The power expended by thrust is equal to the thrust times the velocity at which it moves the airplane.

Power = Thrust × Velocity

If the power is measured in horsepower units, the power expended by the thrust is termed thrust horsepower.

The engine supplies brake horsepower through a rotating shaft, and the propeller converts it into thrust horsepower. In this conversion, some power is wasted. For maximum efficiency, the propeller must be designed to keep this waste as small as possible. Since the efficiency of any machine is the ratio of the useful power output to the power input, propeller efficiency is the ratio of thrust horsepower to brake horsepower. The usual symbol for propeller efficiency is the Greek letter η (eta). Propeller efficiency varies from 50 percent to 87 percent, depending on how much the propeller slips.

Figure 7-4. Effective pitch and geometric pitch.

Pitch is not the same as blade angle, but because pitch is largely determined by blade angle, the two terms are often used interchangeably. An increase or decrease in one is usually associated with an increase or decrease in the other. Propeller slip is the difference between the geometric pitch of the propeller and its effective pitch. [Figure 7-4] Geometric pitch is the distance a propeller should advance in one revolution with no slippage; effective pitch is the distance it actually advances. Thus, geometric or theoretical pitch is based on no slippage. Actual, or effective, pitch recognizes propeller slippage in the air. The relationship can be shown as:

Geometric pitch – Effective pitch = slip

Geometric pitch is usually expressed in pitch inches and calculated by using the following formula:

GP = 2 × π R × tangent of blade angle at 75 percent station

π = 3.14

Figure 7-5. Propeller aerodynamic factors.

Figure 7-6. Typical propeller blade elements.
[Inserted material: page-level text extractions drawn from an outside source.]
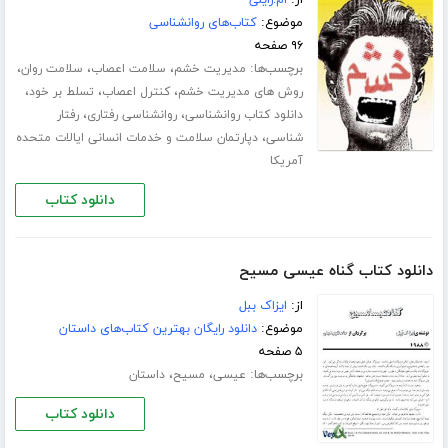
موضوع:
کتاب‌های روانشناسی
۹۶ صفحه
برچسب‌ها:
،
،
،
مدیریت خشم
سلامت اعصاب
سلامت روان
،
،
،
روش های مدیریت خشم
کنترل اعصاب
تسلط بر خود
،
،
دانلود کتاب روانشناسی
روانشناسی رفتاری
رفتار
،
شناسی
دپارتمان سلامت و خدمات انسانی ایالات متحده
آمریکا
دانلود کتاب
دانلود کتاب گناه عیسی مسیح
از:
ایزاک ببل
موضوع:
دانلود رایگان بهترین کتاب‌های داستان
۵ صفحه
برچسب‌ها:
،
،
عیسی
مسیح
داستان
دانلود کتاب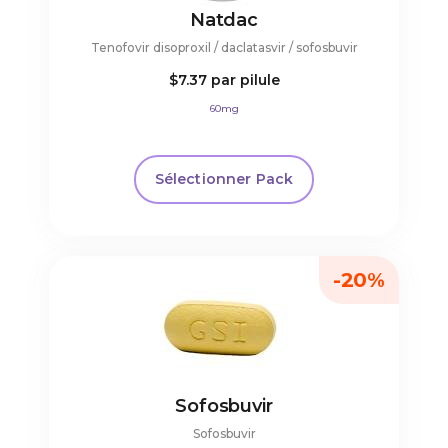
Natdac
Tenofovir disoproxil / daclatasvir / sofosbuvir
$7.37
par pilule
60mg
Sélectionner Pack
-20%
Sofosbuvir
Sofosbuvir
A cross-section of a typical propeller blade is shown in Figure 7-7. This section or blade element is an airfoil comparable to a cross-section of an aircraft wing. The blade back is the cambered or curved side of the blade, similar to the upper surface of an aircraft wing. The blade face is the flat side of the propeller blade. The chord line is an imaginary line drawn through the blade from the leading edge to the trailing edge. The leading edge is the thick edge of the blade that meets the air as the propeller rotates.
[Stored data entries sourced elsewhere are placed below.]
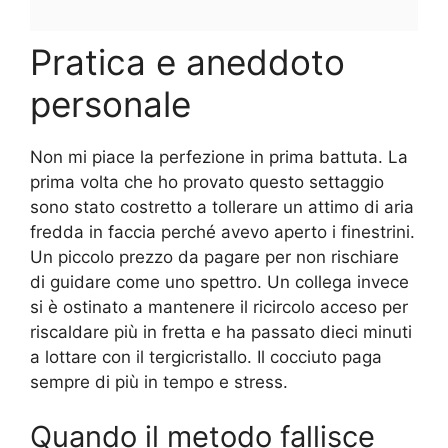
Pratica e aneddoto
personale
Non mi piace la perfezione in prima battuta. La
prima volta che ho provato questo settaggio
sono stato costretto a tollerare un attimo di aria
fredda in faccia perché avevo aperto i finestrini.
Un piccolo prezzo da pagare per non rischiare
di guidare come uno spettro. Un collega invece
si è ostinato a mantenere il ricircolo acceso per
riscaldare più in fretta e ha passato dieci minuti
a lottare con il tergicristallo. Il cocciuto paga
sempre di più in tempo e stress.
Quando il metodo fallisce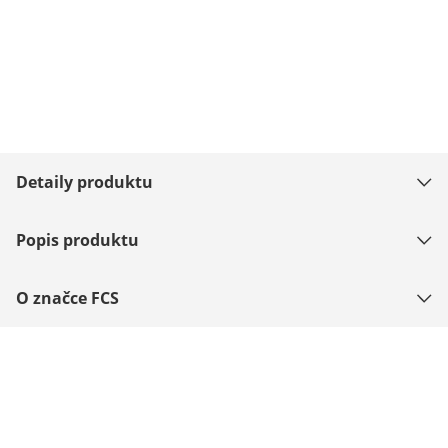
Detaily produktu
Popis produktu
O značce FCS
Figure 7-7. Cross-section of a propeller blade.

A rotating propeller is acted upon by centrifugal twisting, aerodynamic twisting, torque bending, and thrust bending forces. The principal forces acting on a rotating propeller are illustrated in Figure 7-8.

Figure 7-8. Forces acting on a rotating propeller.
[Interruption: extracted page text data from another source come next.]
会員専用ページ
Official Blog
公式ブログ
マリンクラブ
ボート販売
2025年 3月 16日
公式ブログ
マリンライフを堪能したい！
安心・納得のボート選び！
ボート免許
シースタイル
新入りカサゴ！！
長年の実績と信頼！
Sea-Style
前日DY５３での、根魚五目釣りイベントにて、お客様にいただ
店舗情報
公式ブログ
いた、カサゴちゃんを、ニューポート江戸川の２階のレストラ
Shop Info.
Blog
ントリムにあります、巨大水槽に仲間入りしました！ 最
Centrifugal force is a physical force that tends to throw the rotating propeller blades away from the hub. [Figure 7-8A] This is the most dominant force on the propeller. Torque bending force, in the form of air resistance, tends to bend the propeller blades in the direction opposite that of rotation. [Figure 7-8B] Thrust bending force is the thrust load that tends to bend propeller blades forward as the aircraft is pulled through the air. [Figure 7-8C] Aerodynamic twisting force tends to turn the blades to a high blade angle. [Figure 7-8D] Centrifugal twisting force, being greater than the aerodynamic twisting force, tends to force the blades toward a low blade angle.

At least two of these forces acting on the propellers blades are used to move the blades on a controllable pitch propeller. Centrifugal twisting force is sometimes used to move the blades to the low pitch position, while aerodynamic twisting force is used to move the blades into high pitch. These forces can be the primary or secondary forces that move the blades to the new pitch position.

A propeller must be capable of withstanding severe stresses, which are greater near the hub, caused by centrifugal force and thrust. The stresses increase in proportion to the rpm. The blade face is also subjected to tension from the centrifugal force and additional tension from the bending. For these reasons, nicks or scratches on the blade may cause very serious consequences. These could lead to cracks and failure of the blade.

A propeller must also be rigid enough to prevent fluttering, a type of vibration in which the ends of the blade twist back and forth at high frequency around an axis perpendicular to the engine crankshaft. Fluttering is accompanied by a distinctive noise, often mistaken for exhaust noise. The constant vibration tends to weaken the blade and eventually causes failure.